Même si la situation est meilleure par rapport à 2014, la DGCCRF demande aux investisseurs de ne pas abaisser leur vigilance. Au cours de l’enquête, elle a constaté que ce sont les petites structures qui semblent être les plus nocives. Elles ne reculent pas devant des méthodes parfois agressives. Par conséquent, ce sont près de 20% des offres de rachat de crédit qui sont pointées du doigt pour diverses raisons. Dans certains cas de figure, des mentions publicitaires sont affichées alors qu’elles sont interdites. Il est assez facile de les reconnaître, car elle vous incite à souscrire en insistant sur le fait que vous allez retrouver du pouvoir d’achat grâce à cette formule.

L’absence de la FIPEN est dommageable

Les personnes qui optent pour le rachat sont généralement en fragilité financière. Elles doivent obtenir une fiche d’information précontractuelle européenne normalisée. Cette FIPEN est malheureusement absente dans plusieurs offres, alors qu’elle est essentielle pour comparer véritablement toutes les formules existantes.
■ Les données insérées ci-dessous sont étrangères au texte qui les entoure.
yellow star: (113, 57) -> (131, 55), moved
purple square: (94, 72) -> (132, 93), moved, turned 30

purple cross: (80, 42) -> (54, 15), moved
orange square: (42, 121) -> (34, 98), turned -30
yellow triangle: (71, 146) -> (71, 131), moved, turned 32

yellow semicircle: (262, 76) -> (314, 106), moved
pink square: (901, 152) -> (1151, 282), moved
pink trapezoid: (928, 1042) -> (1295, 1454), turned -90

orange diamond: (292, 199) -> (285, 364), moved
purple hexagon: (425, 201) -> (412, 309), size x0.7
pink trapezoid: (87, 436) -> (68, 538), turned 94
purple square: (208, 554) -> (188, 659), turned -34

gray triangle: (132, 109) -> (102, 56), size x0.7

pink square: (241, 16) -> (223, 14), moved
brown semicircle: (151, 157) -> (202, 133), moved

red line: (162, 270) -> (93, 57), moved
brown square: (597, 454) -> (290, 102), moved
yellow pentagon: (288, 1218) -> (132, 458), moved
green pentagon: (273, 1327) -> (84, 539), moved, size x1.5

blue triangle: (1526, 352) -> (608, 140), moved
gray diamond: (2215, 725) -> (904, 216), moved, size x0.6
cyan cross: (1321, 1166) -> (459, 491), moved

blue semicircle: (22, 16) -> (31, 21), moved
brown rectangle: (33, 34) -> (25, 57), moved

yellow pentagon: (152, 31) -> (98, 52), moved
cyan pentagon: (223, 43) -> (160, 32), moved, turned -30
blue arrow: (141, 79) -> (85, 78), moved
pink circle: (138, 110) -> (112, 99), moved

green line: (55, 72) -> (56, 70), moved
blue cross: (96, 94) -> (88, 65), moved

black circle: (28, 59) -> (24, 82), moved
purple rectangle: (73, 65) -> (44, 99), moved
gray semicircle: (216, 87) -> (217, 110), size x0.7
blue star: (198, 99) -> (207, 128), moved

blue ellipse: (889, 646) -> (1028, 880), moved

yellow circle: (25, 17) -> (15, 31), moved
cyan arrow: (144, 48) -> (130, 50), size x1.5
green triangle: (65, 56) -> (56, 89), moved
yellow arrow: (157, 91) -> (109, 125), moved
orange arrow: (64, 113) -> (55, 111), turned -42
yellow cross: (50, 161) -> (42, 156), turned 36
La DGCCRF mentionne la dangerosité de cette pratique, elle est nuisible au budget des foyers puisque les offres de rachat, comme chez www.rdcf.fr engendrent un coût indiqué normalement dans cette FIPEN. De ce fait, parmi les infractions, il y a la tromperie ou le mensonge concernant le total de l’endettement. Pour réaliser des économies, il est indispensable de connaitre le coût réel d’une telle formule sur le long terme.